It’s amazing how people can come together around a common set of problems.
Last weekend, I joined about 450 people at the Sunlight Foundation’s Transparency Camp, an “unconference” focused on open government. Attendees included data wranglers from the federal government, developers both professional and amateur and a smattering of journalists focused on public affairs coverage. There were even a few representatives from Occupy D.C.
In true unconference format, the crowd itself determined most of the sessions in an effort to best reflect the interests of the open government crowd. That means each morning, dozens crowded around the “Wall” to pin their session ideas and recruit collaborators.
But one underlying topic kept popping up again and again in sessions throughout the weekend: How to use technology to make more sense of electronic text.
As it turns out, journalists aren’t the only ones frustrated and stymied by badly scanned records, massive document dumps and hard-to-parse legislation — developers are too. And at TCamp, they talked about how to join forces to fix it.
Hard to compare
Star-Ledger statehouse reporter Sal Rizzo had a hunch about the bills sailing through the New Jersey legislature to Gov. Chris Christie’s desk.
Some of the Republican governor’s major proposals — tenure reform, for example — bore a remarkable resemblance to so-called model bills drafted by the fiscally conservative American Legislative Exchange Council, which provides such mock-ups to paying members like lawmakers.
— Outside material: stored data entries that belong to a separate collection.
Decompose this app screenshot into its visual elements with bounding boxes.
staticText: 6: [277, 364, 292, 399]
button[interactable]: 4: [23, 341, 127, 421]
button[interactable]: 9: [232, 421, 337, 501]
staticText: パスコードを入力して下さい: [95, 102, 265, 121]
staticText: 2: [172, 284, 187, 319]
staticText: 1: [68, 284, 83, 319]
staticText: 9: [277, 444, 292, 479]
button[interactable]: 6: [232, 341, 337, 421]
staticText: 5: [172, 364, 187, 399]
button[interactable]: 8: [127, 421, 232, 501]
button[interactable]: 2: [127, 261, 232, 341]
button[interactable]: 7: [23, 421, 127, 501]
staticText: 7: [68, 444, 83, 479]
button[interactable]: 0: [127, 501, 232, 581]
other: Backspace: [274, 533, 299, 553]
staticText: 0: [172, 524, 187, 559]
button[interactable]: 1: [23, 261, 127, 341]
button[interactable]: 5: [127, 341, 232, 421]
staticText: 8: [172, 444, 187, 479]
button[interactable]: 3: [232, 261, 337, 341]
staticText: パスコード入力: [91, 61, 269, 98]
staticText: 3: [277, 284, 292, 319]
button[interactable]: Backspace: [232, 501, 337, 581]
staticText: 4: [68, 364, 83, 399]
Identifying those similarities in actual bills, and confirming real connections to models that inspire them, could quantify what government watchdogs Rizzo spoke with already suspected: that the practice of using model bills was on the rise nationwide. And that may be a problem, these watchdogs say, since ALEC and groups like it aren’t registered to lobby and face no associated regulations.
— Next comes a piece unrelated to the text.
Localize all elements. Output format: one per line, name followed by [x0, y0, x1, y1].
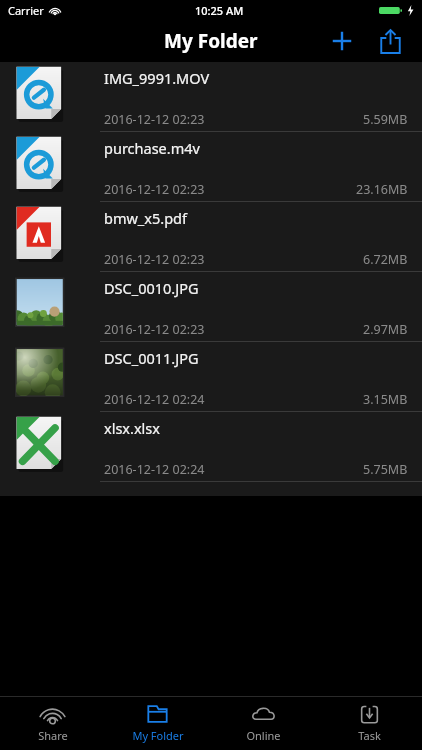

During his session at TCamp, Rizzo explained that comparing the bills in the legislature with the bills from ALEC wasn’t very easy. Slight differences in the text threw off plagiarism checker software like DOC Cop and Beyond Compare, typically designed for academic use.
Rizzo and his colleagues at The Star-Ledger eventually settled on a system of reviewing the documents manually in search of similarities like numbers, sentences and ideas. They developed benchmarks to decide which bills were tied to ALEC models, eventually publishing their discoveries in a story April 1.
The investigation took months.
Called Superfastmatch, the application allows fine-grain comparisons among large numbers of documents. Users can sort matching documents by the number of similar fragments and jump to the copied segments.
The project is open source and available on Github now. Developers also plan to use Superfastmatch to power a U.S. version of the U.K.’s Churnalism.com, which detects similarities between news stories and press releases.
Rizzo told me in an email conversation that Superfastmatch is already a better solution than the software he tried, since it can detect similar phrases as short as six words. But he did have few caveats and suggestions.
“Bill language is frequently borrowed among the states just as a matter of course, though, so there could be many cases when you get flooded with procedural phrases,” Rizzo said. “It might be easier to have something that gives priority to numbers and dates, and words that are not frequently used.”
Toward better text recognition
Other developers at Transparency Camp were interested in a more basic problem. Even when public records are released by government agencies, they often exist only as scanned images without searchable text. And if the computer can’t read it, users aren’t able to automate any sort of analysis.
Technology called optical character recognition, which automatically detects text in such images, is pretty widespread. By comparing the images of text characters with a training set stored in the program, OCR software makes guesses about the letters and words it sees on the page, outputting the result in a text file. As we’ve found in our own testing, the best ones are often pricey.
While the group only initiated their discussion about how to create an open-source OCR solution with “non-terrible output,” session organizer Derek Dohler is keeping up the conversation online with a collaborative Google Doc.
Text analysis of public records is a problem massive in scope. It won’t be solved quickly or easily, as TCamp’s five years of existence can attest. But uniting 450 people interested in working toward an answer seems like a good way to try.